VAN MERLET, Herluf
Bergen
Nors zwijgen de grijsaards, de bergen,
in mottige mantels van bosbont;
geen schudt zich de mieren van mensen
en 't roos van de sneeuw van de schouders,
hun vuurbloed sinds oertijd gestold
werd kalk in hun kronklende aadren.
De dagen gaan open en dicht
als pauwstaarten trillend van licht
besprenkeld met ogen van zon.
Als derwisjen dansen de nachten
in fladdrende lompen van wolken
en slaan uit de maantamboerijn
gerinkel van stuivende sterren.
De bergen, de grijsaards, zij zwijgen:
het kan niet meer worden als toen
de schepping haar kringloop begon.
//////////////////////////////////
…..
En achter de bevrozen ruiten
danst op het kerkhof wild de wind
met 'n rokje van dor lover aan
een malle dodendans voor al het leven,
dat vrucht'loos is geboren en vergaan.
…..
//////////////////////////////////
Davos I - Spleen
O, barre bouw van kleine-roofdierhokken,
waar het gekooide leven kwijnt en zich verteert
en 't kuis katoen van de verpleegstersrokken
zelfs door geheime lusten wordt beloerd, begeerd.
Ziet, in de etalages der balkonnen
verligt, nog gaaf van schil, het aangestoken ooft:
patiënten door een droom van hoop omsponnen,
waarmee hun heimwee zich bewust bedwelmt, verdooft.
Zij staren naar de altijd eend're bergen,
die zijn als bruine bisons schurfterig begroeid,
hoelang zal men hun ongeduld nog tergen
in dit effect-decor, dat hen verveelt, vermoeit?
Davos III - Wintersport
Nog onbekenden gis'tren hebben zij alleen gegroet
zoals in sporthotels men dat uit welgezindheid doet.
Vanmorgen reeds aan het ontbijt heeft hij haar blik ontmoet:
een aarzelen, een tasten en een vonk van overmoed.
Zij stoven heel de dag door zon en blinde nevel
de sneeuwen steilten af en hebben neergeschreven
hun golvend spoor en hijgend bij de rust verlegen
elkaar gekust en dan onwennig weggekeken.
Maar in de bar - een juffrouw croonde melancholisch -
verstrengeld in de dans, het bloed licht-alcoholisch,
ontvlamden zij in lust, een tikje té methodisch.
Als bleke vissen parend op de bodem van een gracht
zo lagen zij tesaam in 't troebel water van de nacht.
Hun waan en blik geblust, zien zij het raam vol sterren staan
en hunk'ren naar het morgenlicht, tot in hun ziel ontdaan,
om vreemder dan voorheen weer uit elkaar te gaan.
Davos IV - Friedhof dorf
Een wrakke muur en wat verweerde kruisen
aan de versleten zelfkant van het dorp,
dat met zijn flets patroon van pleister-huizen
de dalvloer dekt in achteloze worp.
Straks als het peil der sneeuw gestaag gaat stijgen,
de wintertrek wild als een feest begint
en zwermen bonte gasten nederstrijken,
geen, die er dan een spoor van wedervindt.
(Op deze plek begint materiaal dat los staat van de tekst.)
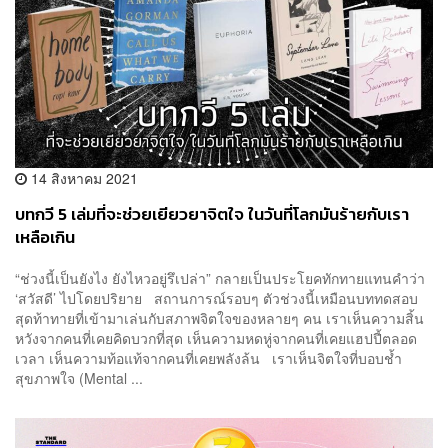
14 สิงหาคม 2021
บทกวี 5 เล่มที่จะช่วยเยียวยาจิตใจ ในวันที่โลกมันร้ายกับเรา
เหลือเกิน
“ช่วงนี้เป็นยังไง ยังไหวอยู่รึเปล่า” กลายเป็นประโยคทักทายแทนคำว่า
‘สวัสดี’ ไปโดยปริยาย สถานการณ์รอบๆ ตัวช่วงนี้เหมือนบททดสอบ
สุดท้าทายที่เข้ามาเล่นกับสภาพจิตใจของหลายๆ คน เราเห็นความสิ้น
หวังจากคนที่เคยคิดบวกที่สุด เห็นความหดหู่จากคนที่เคยแฮปปี้ตลอด
เวลา เห็นความท้อแท้จากคนที่เคยพลังล้น เราเห็นจิตใจที่บอบช้ำ
สุขภาพใจ (Mental ...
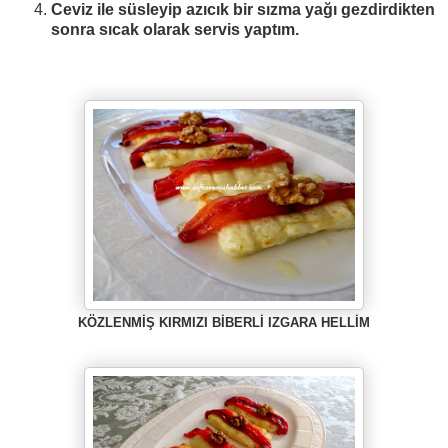
Ceviz ile süsleyip azıcık bir sızma yağı gezdirdikten
sonra sıcak olarak servis yaptım.
KÖZLENMİŞ KIRMIZI BİBERLİ IZGARA HELLİM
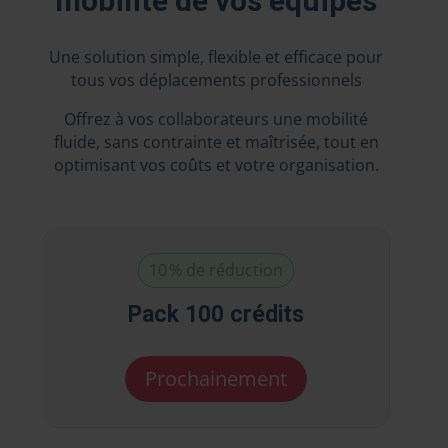
mobilité de vos équipes
Une solution simple, flexible et efficace pour
tous vos déplacements professionnels
Offrez à vos collaborateurs une mobilité
fluide, sans contrainte et maîtrisée, tout en
optimisant vos coûts et votre organisation.
10 % de réduction
Pack 100 crédits
Prochainement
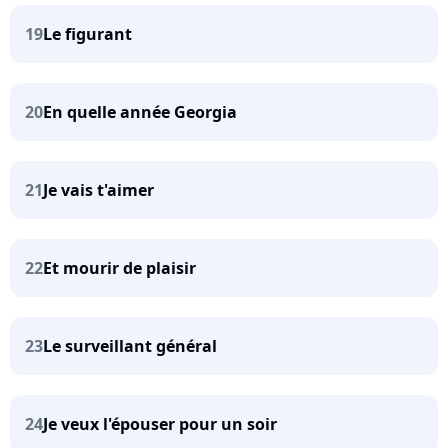
19
Le figurant
20
En quelle année Georgia
21
Je vais t'aimer
22
Et mourir de plaisir
23
Le surveillant général
24
Je veux l'épouser pour un soir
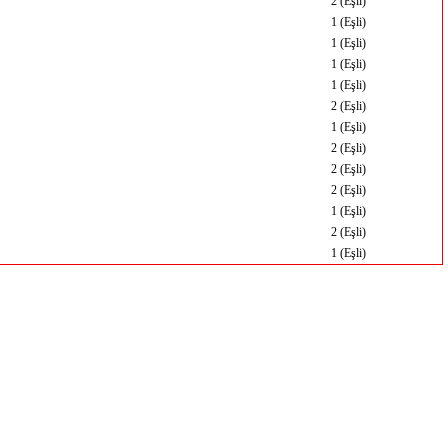
2 (Eşli)
1 (Eşli)
1 (Eşli)
1 (Eşli)
1 (Eşli)
2 (Eşli)
1 (Eşli)
2 (Eşli)
2 (Eşli)
2 (Eşli)
1 (Eşli)
2 (Eşli)
1 (Eşli)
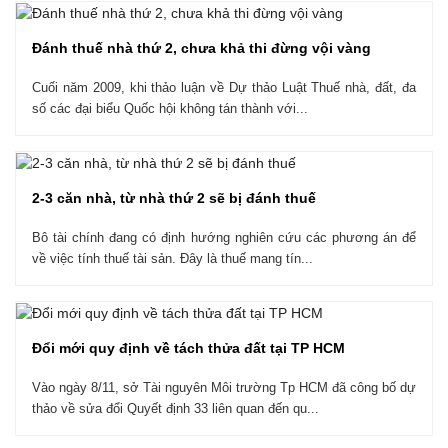
Đánh thuế nhà thứ 2, chưa khả thi đừng vội vàng
Cuối năm 2009, khi thảo luận về Dự thảo Luật Thuế nhà, đất, đa
số các đại biểu Quốc hội không tán thành với...
2-3 căn nhà, từ nhà thứ 2 sẽ bị đánh thuế
Bô tài chính đang có định hướng nghiên cứu các phương án để
về việc tính thuế tài sản. Đây là thuế mang tín...
Đổi mới quy định về tách thửa đất tại TP HCM
Vào ngày 8/11, sở Tài nguyên Môi trường Tp HCM đã công bố dự
thảo về sửa đổi Quyết định 33 liên quan đến qu...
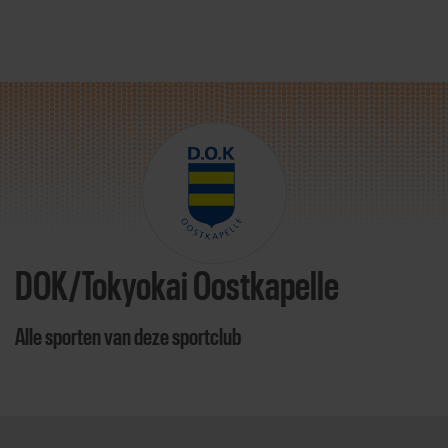
Direct door naar content
DOK/Tokyokai Oostkapelle
Alle sporten van deze sportclub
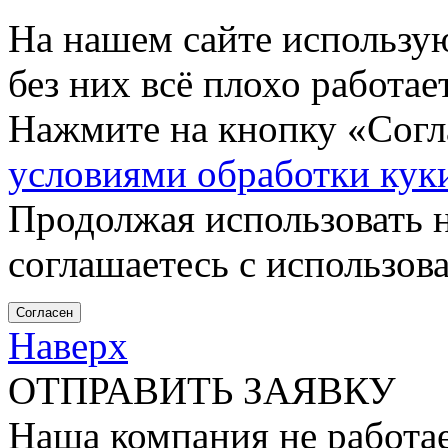
На нашем сайте использу
без них всё плохо работа
Нажмите на кнопку «Согла
условиями обработки кук
Продолжая использовать н
соглашаетесь с использов
Согласен
Наверх
ОТПРАВИТЬ ЗАЯВКУ
Наша компания не работае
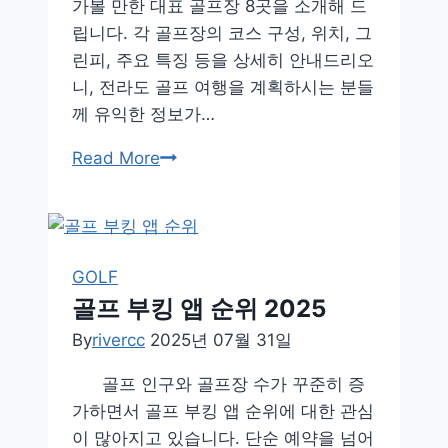
가볼 만한 대표 골프장 8곳을 소개해 드
는
립니다. 각 골프장의 코스 구성, 위치, 그
심
린피, 주요 특징 등을 상세히 안내드리오
리
니, 전라도 골프 여행을 계획하시는 분들
적
께 유익한 정보가…
쉼
표
전
Read More
라
도
골
프
GOLF
장
골프 부킹 앱 순위 2025
추
By
rivercc
2025년 07월 31일
천
BEST
골프 인구와 골프장 수가 꾸준히 증
7
가하면서 골프 부킹 앱 순위에 대한 관심
이 많아지고 있습니다. 단순 예약을 넘어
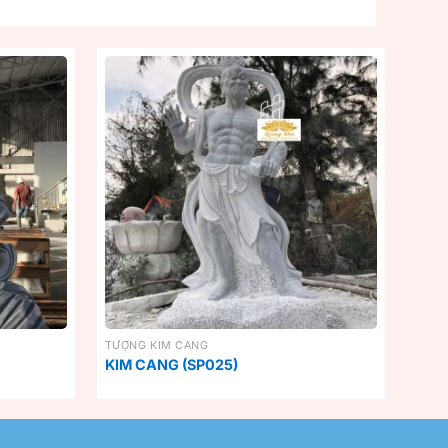
TƯỢNG KIM CANG
KIM CANG (SP025)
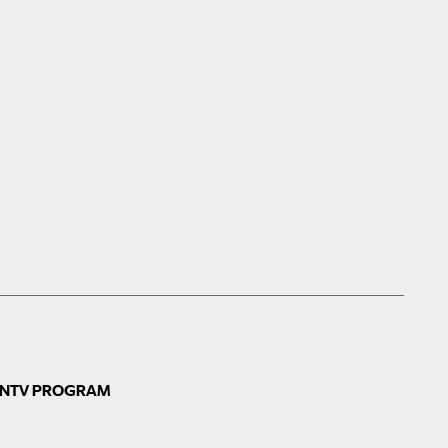
N
TV PROGRAM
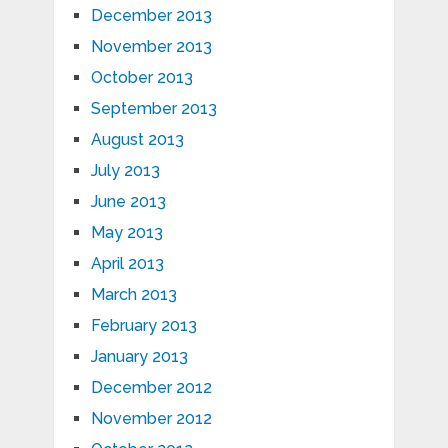
December 2013
November 2013
October 2013
September 2013
August 2013
July 2013
June 2013
May 2013
April 2013
March 2013
February 2013
January 2013
December 2012
November 2012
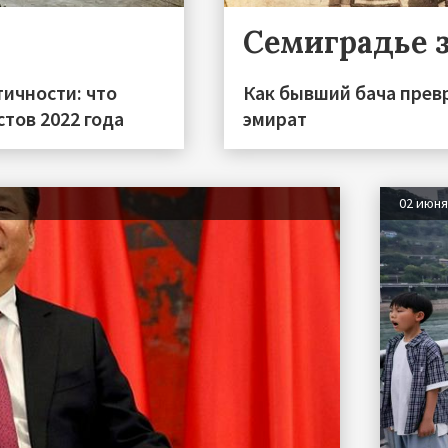
Семиградье 
тичности: что
Как бывший бача прев
тов 2022 года
эмират
02 июн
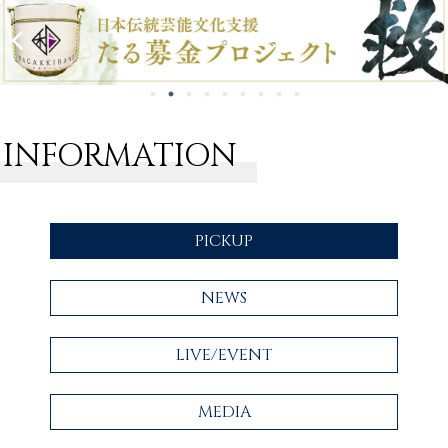
INFORMATION
PICKUP
NEWS
LIVE/EVENT
MEDIA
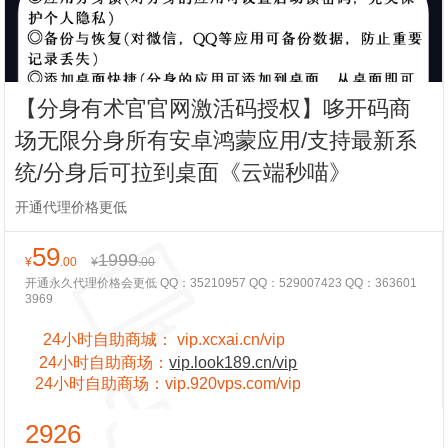
【分身有术官官网激活码授权】哆开码商
场无限分身所有安卓鸿蒙应用/支持最新系
统/分身后可拉到桌面《云端秒喵》
开通代理价格更低
59
1999
¥
.00
¥
.00
开通永久代理价格会更低 QQ：35210957 QQ：529007423 QQ：363601
3969
24小时自助商城：
vip.xcxai.cn/vip
24小时
自助商场：
vip.look189.cn/vip
24小时
自助商场：
vip.920vps.com/vip
2926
De doden hebben enkel te verdwijnen,
wanneer het leven als een carnaval
zichzelf verstrikt in serpentine-lijnen
en bloeit met éénnachtsbloemen van kristal.
Dan zullen op hun oesterbank de zieken
als schelpen open in de eb en vloed
doorspoeld van opgewonden dansmuzieken
d'illusies voeden van hun schiftend bloed.
Een muur, wat kruisen op vergeten graven,
hoe schuwt men in verzwegen angst dit beeld,
en tóch, slechts zij, die worden uitgedragen,
zijn eerst van alle kwaal en kwaad geheeld.